My Personal Take on all of this?
Professional societies such as the International Council on Radiological Protection (ICRP) have established dose limit guidelines for protecting the public health and safety that are used throughout the world. These guidelines are incorporated in regulations used by health and safety regulators such as EPA, and the Colorado Division of Reclamation, Mining and Safety. If private companies desire to mine uranium they will need to comply with these guidelines. If people living in a county near a proposed uranium mine object to the activity, they should at least be honest and admit it is more due to their own desires to control “their personal environment”. What I object to is the false alarmist statements that any additional radiation doses are a health concern and by eliminating uranium mining it would reduce public exposure and thus public risk. It won’t. Amid the already very large natural background radiation present in Colorado, it will only shift the very small radiation doses from uranium mining to the very small radioactive doses from coal burning and coal ash disposal. I’m just not convinced burning that much more coal is such a good idea.

Author Profile:
John Bickel is a 1972 graduate of the University of Vermont and received an MS in Physics in 1974, an MS and subsequently PhD in Nuclear Engineering from Rensselaer Polytechnic Institute in 1980. He has 36 years of professional experience working in nuclear power plants in the US, Europe and Asia. He has been a consultant to the US State Department, the Lithuanian and Czech Nuclear Regulatory Authorities, the Korean Peninsula Energy Development Organization (KEDO), and the International Atomic Energy Agency (IAEA) in Vienna. He has been a member of the Colorado Mountain Club since moving to Evergreen Colorado in 2000, and served as Co-Director of the Ski Mountaineering School and Director of the Avalanche Safety Schools. He was elected to the Denver Group Council in 2004 and served as Chairman of the 4,500 member Denver Group in 2007-2008.
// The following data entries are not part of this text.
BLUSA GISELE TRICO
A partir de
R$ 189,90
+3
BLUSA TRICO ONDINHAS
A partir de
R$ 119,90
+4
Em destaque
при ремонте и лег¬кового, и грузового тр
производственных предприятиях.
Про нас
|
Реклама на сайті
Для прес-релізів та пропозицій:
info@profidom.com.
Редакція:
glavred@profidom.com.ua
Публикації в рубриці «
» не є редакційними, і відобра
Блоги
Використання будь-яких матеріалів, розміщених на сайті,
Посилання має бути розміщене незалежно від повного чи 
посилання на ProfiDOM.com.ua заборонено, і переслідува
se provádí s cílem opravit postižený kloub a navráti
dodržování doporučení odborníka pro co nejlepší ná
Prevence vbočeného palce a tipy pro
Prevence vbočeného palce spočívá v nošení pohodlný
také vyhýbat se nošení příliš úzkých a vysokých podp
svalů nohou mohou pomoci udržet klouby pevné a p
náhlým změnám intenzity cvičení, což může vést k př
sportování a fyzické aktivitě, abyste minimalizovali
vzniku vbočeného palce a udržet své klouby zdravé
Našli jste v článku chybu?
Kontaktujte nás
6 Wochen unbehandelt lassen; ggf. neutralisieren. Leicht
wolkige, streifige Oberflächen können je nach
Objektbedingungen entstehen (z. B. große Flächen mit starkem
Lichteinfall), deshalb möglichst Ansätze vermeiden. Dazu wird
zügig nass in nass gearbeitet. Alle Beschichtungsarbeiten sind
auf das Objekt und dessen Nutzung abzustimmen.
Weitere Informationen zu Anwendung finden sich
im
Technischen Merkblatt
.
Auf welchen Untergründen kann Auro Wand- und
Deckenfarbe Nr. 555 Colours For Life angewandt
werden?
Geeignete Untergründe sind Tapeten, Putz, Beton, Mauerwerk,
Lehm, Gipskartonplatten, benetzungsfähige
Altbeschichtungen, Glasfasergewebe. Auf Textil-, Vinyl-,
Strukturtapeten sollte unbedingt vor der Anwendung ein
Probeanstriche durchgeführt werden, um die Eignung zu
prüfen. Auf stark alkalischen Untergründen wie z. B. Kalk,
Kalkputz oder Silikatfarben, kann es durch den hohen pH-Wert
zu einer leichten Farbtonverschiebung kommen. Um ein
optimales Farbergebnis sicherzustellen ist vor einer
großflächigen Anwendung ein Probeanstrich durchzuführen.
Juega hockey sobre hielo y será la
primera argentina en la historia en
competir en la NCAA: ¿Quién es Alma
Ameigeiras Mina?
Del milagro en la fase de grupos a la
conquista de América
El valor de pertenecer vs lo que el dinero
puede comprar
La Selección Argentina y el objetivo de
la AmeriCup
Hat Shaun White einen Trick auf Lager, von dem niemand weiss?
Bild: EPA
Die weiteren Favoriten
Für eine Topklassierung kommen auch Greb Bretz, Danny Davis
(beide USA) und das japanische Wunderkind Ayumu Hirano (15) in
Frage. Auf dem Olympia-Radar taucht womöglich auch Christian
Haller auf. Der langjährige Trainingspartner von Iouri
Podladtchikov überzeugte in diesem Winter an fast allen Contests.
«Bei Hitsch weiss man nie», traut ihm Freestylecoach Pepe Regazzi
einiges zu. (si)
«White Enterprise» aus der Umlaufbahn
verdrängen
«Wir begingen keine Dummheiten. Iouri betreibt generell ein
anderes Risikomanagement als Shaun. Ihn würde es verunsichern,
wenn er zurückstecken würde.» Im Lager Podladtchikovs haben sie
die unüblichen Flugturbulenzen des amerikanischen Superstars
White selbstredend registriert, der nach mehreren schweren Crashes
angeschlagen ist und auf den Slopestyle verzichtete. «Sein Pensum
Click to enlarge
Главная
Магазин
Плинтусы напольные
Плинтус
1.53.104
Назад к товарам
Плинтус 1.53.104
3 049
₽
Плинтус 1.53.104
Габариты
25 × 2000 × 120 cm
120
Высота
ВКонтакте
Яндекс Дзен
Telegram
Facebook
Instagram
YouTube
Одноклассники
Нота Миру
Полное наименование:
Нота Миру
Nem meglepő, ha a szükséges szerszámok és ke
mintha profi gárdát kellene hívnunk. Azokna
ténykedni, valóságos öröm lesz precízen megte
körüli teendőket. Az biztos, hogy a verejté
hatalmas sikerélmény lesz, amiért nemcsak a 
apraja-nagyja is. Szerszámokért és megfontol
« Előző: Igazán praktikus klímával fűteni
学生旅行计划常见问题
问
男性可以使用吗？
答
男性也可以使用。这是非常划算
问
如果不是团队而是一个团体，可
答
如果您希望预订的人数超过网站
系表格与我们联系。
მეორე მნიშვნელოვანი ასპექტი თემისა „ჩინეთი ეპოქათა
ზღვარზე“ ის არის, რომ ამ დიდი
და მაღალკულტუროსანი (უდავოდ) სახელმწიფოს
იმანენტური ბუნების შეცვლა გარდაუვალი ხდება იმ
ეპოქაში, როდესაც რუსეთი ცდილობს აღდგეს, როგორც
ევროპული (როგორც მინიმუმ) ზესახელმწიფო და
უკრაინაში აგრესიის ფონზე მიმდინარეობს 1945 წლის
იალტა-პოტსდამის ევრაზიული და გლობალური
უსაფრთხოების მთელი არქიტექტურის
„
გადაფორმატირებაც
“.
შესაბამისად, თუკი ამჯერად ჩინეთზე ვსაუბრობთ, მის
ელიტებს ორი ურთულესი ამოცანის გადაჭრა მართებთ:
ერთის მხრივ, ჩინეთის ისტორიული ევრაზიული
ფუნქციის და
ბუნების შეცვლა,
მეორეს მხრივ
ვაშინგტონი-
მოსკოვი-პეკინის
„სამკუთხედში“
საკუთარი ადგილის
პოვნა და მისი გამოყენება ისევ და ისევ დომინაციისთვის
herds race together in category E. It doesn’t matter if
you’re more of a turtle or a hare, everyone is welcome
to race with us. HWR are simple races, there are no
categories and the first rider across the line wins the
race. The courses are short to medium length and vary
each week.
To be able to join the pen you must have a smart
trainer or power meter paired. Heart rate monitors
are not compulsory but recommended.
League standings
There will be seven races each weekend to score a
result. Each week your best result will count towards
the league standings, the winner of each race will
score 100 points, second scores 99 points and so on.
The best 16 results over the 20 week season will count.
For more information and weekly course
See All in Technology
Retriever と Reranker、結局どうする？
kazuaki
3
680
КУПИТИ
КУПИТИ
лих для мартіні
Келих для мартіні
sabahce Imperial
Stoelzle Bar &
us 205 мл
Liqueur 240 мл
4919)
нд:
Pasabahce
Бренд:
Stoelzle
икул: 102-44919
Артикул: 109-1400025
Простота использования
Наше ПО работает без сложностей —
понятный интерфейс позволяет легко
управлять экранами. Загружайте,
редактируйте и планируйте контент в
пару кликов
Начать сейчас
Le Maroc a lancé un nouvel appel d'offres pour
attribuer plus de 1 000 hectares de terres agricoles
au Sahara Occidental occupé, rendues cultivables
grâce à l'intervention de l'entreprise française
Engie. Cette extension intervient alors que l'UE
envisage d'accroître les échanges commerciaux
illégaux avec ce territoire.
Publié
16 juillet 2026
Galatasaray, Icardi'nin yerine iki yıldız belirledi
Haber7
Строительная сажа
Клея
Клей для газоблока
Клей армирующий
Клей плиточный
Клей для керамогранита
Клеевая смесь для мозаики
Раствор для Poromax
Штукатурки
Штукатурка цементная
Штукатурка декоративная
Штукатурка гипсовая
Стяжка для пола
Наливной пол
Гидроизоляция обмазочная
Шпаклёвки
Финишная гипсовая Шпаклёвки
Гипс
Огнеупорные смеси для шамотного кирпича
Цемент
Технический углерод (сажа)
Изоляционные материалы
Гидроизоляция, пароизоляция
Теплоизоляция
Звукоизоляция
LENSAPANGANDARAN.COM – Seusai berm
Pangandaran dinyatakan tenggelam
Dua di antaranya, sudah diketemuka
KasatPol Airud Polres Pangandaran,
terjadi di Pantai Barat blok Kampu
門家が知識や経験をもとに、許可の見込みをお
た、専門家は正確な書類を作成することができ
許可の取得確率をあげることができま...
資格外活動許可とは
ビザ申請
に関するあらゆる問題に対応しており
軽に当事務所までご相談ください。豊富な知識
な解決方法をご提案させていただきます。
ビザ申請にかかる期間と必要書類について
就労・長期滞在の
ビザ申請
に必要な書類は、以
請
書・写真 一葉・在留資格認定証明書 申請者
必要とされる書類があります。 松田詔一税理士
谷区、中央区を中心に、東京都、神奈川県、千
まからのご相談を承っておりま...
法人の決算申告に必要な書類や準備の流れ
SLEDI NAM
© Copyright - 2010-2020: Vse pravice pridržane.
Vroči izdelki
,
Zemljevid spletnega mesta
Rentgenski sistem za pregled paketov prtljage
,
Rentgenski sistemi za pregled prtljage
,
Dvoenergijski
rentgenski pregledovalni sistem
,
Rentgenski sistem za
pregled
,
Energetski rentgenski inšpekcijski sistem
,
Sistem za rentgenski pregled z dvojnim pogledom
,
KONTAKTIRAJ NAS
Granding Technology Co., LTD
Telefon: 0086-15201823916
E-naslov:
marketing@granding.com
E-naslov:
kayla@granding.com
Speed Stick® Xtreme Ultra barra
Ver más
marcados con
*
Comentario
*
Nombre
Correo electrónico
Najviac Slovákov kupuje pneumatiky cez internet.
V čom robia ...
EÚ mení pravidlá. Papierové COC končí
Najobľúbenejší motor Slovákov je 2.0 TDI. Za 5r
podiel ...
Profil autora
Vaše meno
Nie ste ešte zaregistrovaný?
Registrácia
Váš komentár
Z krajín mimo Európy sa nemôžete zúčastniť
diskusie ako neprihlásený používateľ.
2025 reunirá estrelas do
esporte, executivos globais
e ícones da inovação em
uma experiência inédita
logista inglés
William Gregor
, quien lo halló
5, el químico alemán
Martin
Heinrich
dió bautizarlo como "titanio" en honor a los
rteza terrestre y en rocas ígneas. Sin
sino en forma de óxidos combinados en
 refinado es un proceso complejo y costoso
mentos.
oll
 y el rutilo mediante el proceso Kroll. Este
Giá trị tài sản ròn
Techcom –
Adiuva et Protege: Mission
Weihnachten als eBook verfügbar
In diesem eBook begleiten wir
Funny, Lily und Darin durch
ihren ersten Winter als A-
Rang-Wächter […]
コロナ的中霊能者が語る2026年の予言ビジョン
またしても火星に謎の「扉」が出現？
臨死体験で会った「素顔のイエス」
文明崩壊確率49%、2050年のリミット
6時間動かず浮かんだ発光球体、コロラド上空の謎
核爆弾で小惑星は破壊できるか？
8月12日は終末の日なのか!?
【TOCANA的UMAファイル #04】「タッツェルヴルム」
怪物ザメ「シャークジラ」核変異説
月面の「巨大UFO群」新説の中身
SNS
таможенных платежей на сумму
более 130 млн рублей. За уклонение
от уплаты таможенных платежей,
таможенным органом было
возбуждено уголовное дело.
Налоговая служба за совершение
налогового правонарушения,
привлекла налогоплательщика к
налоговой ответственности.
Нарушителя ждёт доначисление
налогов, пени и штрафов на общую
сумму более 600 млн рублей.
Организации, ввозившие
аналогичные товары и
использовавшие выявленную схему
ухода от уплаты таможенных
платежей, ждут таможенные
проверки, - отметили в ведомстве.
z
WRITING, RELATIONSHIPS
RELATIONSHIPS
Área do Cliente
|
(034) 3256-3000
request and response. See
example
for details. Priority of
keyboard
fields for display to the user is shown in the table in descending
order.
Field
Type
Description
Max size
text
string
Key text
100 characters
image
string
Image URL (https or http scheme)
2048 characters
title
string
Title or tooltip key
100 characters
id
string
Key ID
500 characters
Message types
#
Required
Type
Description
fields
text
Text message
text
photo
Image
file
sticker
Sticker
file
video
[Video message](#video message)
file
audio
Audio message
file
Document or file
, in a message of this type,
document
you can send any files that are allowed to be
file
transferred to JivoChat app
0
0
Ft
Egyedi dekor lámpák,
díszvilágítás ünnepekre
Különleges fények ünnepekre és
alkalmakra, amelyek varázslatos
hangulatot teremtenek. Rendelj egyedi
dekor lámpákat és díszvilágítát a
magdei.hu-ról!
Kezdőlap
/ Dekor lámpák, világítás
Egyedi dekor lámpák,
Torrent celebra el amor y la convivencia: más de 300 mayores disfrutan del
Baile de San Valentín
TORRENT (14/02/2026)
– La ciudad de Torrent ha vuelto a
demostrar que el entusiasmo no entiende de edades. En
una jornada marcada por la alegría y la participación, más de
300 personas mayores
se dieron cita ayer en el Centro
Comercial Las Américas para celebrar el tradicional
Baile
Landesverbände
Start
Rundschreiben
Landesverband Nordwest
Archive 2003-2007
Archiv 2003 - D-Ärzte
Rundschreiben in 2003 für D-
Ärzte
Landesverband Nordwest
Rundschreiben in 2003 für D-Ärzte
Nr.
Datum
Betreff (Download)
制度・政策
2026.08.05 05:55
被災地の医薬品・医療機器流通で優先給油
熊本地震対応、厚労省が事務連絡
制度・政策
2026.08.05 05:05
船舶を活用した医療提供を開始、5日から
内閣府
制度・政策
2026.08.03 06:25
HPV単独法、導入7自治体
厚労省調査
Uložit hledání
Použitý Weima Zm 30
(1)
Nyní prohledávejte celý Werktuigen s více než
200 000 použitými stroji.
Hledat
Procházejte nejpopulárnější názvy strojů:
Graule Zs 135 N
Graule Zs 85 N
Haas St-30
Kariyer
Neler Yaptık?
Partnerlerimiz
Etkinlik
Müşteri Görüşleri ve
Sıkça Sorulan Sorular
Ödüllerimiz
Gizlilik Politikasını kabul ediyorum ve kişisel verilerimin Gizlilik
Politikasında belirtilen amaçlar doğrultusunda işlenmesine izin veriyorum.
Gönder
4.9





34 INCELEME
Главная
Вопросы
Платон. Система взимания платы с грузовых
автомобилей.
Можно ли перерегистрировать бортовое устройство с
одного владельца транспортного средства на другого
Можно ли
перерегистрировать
[1] There are large pumped storage hydroelectric facilities in both the French and Austrian Alps. Any Club members who have ski toured in the Alps have likely seen either the Lac de Dix in Switzerland or the Gross Glockner hydroelectric projects in Austria.
[2] A US utility tried to build a major pumped storage facility at Storm King Mountain outside of New York City more than 40 years ago but was stopped by an Environmental Group Called “Scenic Hudson”.
[3] Denmark has an installed wind generating capacity of approximately 6,000 separate wind turbines in the North Sea which generate over 2000 Megawatts or about 15% of their electrical grid requirements.
[4] “Radioactive Elements in Coal and Fly Ash”, USGS Fact Sheet 163-97.
[5]This is one of the reasons the radioactive emissions from a coal fired power plants typically exceed those of a nuclear power plant which retain the radioactive materials in the fuel. Currently, coal ash is gathered and used for making cinder blocks which can be found in virtually any residential or commercial construction effort in the US – along with its naturally occurring uranium and thorium.
[6]As one the unusual outcomes of this rise in uranium prices, it is approaching economic viability for actual recovery of uranium out of the ash generated from coal fired power plants. This has recently been demonstrated on a laboratory scale in China.
[7] K. Z. Morgan and J.E. Turner, “Principles of Radiation Protection”, Copyright 1967 John Wiley & Sons.
[8] It is worth noting that there are many areas in Illinois, Wisconsin, and the Carolinas where there is no mining yet unacceptably high radium concentrations in drinking water supplies. As an example: the radium content in Lockport, Illinois is 500 times that found in Lake Michigan water.